Cierto día fue a una cantina de barriada en la que solía encontrar a tres amigos suyos, consumados y expertos jugadores de dominó, como él. Los dos que formaban la pareja rival se encontraban ahí, pero no estaba su compañero acostumbrado.
El padre Chuyito traía muchas ganas de jugar, de modo que se dirigió a un hombre que bebía en la barra y le pidió que fuera su compañero en la partida.
-Perdóneme, padre –se disculpó el sujeto–, pero no sé jugar al dominó.
-Es un juego muy fácil, hijo –lo animó el sacerdote, ansioso por jugar su partida cotidiana–. Yo te lo explico.

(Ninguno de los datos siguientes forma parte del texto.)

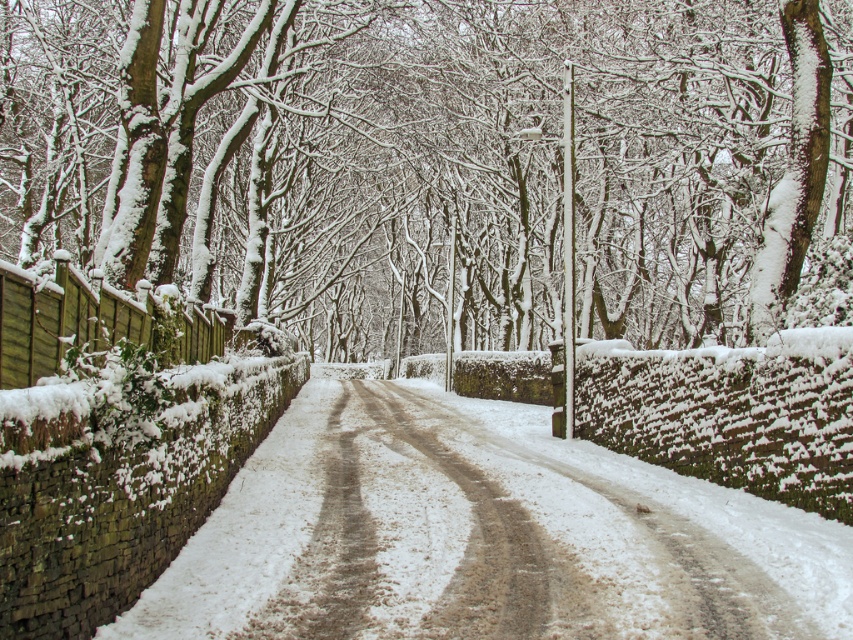 This screenshot has width=853, height=640. Find the location of `snow-covered tree at center`. snow-covered tree at center is located at coordinates (432, 160).

Is point (270, 157) closer to camera compared to point (413, 616)?

No, it is not.

Does point (19, 129) come in front of point (537, 596)?

No, (19, 129) is behind (537, 596).

Locate an element on the screen. This screenshot has width=853, height=640. snow-covered tree at center is located at coordinates (432, 160). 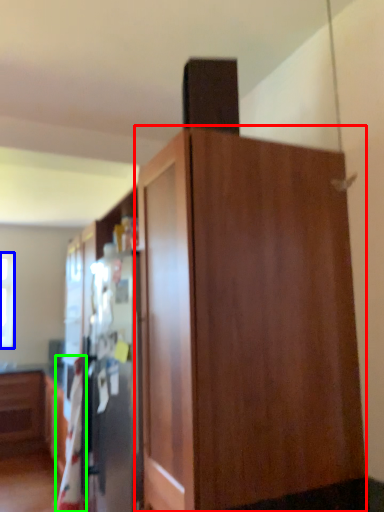 Question: Based on their relative distances, which object is nearer to cupboard (highlighted by a red box)? Choose from window (highlighted by a blue box) and blanket (highlighted by a green box).

Choices:
 (A) window
 (B) blanket

Answer: (B) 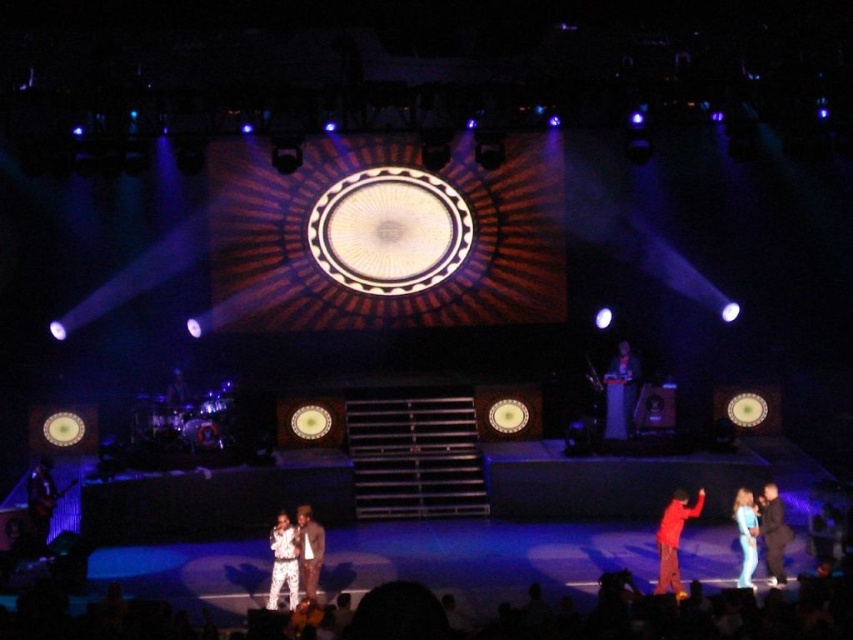 You are a photographer at the concert venue and want to capture a photo of both the white sequined outfit at center and the shiny brown suit at center. Which one should you focus on first to ensure both are in sharp focus?

You should focus on the white sequened outfit at center first since it is closer to the viewer than the shiny brown suit at center. By focusing on the closer object, the background object will still be in acceptable focus due to the depth of field, ensuring both are sharp.

You are a photographer at the concert venue and want to capture a closeup of the matte red pants at lower right and dark blue suit at lower right. Which one will appear larger in your photo?

The matte red pants at lower right will appear larger in the photo because it is closer to the viewer than the dark blue suit at lower right. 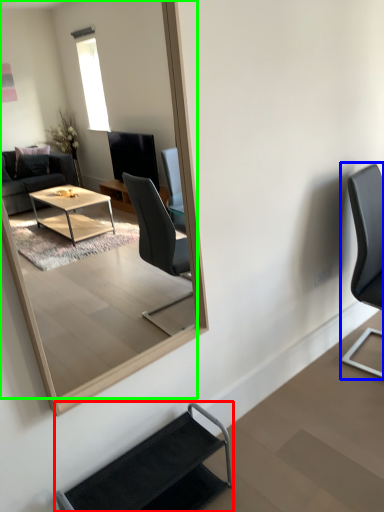 Question: Which is farther away from chair (highlighted by a red box)? chair (highlighted by a blue box) or mirror (highlighted by a green box)?

Choices:
 (A) chair
 (B) mirror

Answer: (B) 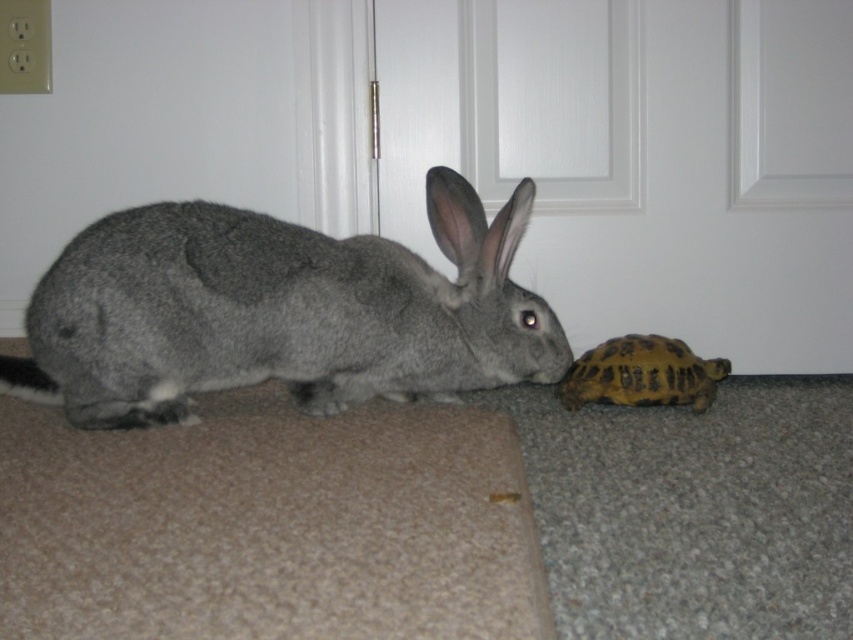 Question: Among these objects, which one is farthest from the camera?

Choices:
 (A) gray fur rabbit at left
 (B) yellow scaly tortoise at lower right

Answer: (B)

Question: Is gray fur rabbit at left smaller than yellow scaly tortoise at lower right?

Choices:
 (A) yes
 (B) no

Answer: (B)

Question: Considering the relative positions of gray fur rabbit at left and yellow scaly tortoise at lower right in the image provided, where is gray fur rabbit at left located with respect to yellow scaly tortoise at lower right?

Choices:
 (A) above
 (B) below

Answer: (A)

Question: Is gray fur rabbit at left to the left of yellow scaly tortoise at lower right from the viewer's perspective?

Choices:
 (A) no
 (B) yes

Answer: (B)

El otro se avino, y el padre Chuyito le impartió una brevísima lección acerca de la técnica del juego. Una vez realizada esa sucinta pedagogía empezó la partida.
Naturalmente los rivales dieron una paliza de órdago al padre Chuyito y a su inexperto compañero. Éste jugó tan mal, tan desatinadamente, que llegó al extremo de ahorcarle la mula de seises al mohíno sacerdote.
No se rindió el padre Chuyito: le dio otra explicación más detenida al individuo; le hizo notar los errores que había cometido y le dijo cómo debía evitarlos.
Empezó otra vez el juego, y otra vez el tipo incurrió en monumentales equivocaciones, con lo que la partida se volvió a perder.
El padre Chuyito quedó corrido y enojado, y además con la obligación de pagar la cantidad que había apostado a sus rivales, a quienes erradamente se había sentido capaz de vencer aun llevando de compañero a un novato.
Éste se apenó mucho.
-Yo le dije que no sabía jugar, padre –le dijo, atribulado, al sacerdote–. Perdóneme por favor.
-Mira, hijo –le respondió el padre Chuyito mascullando cada palabra con rencor–. En la iglesia te perdono, porque ésa es mi obligación, ¡pero aquí vas y chingas a tu madre, por pendejo!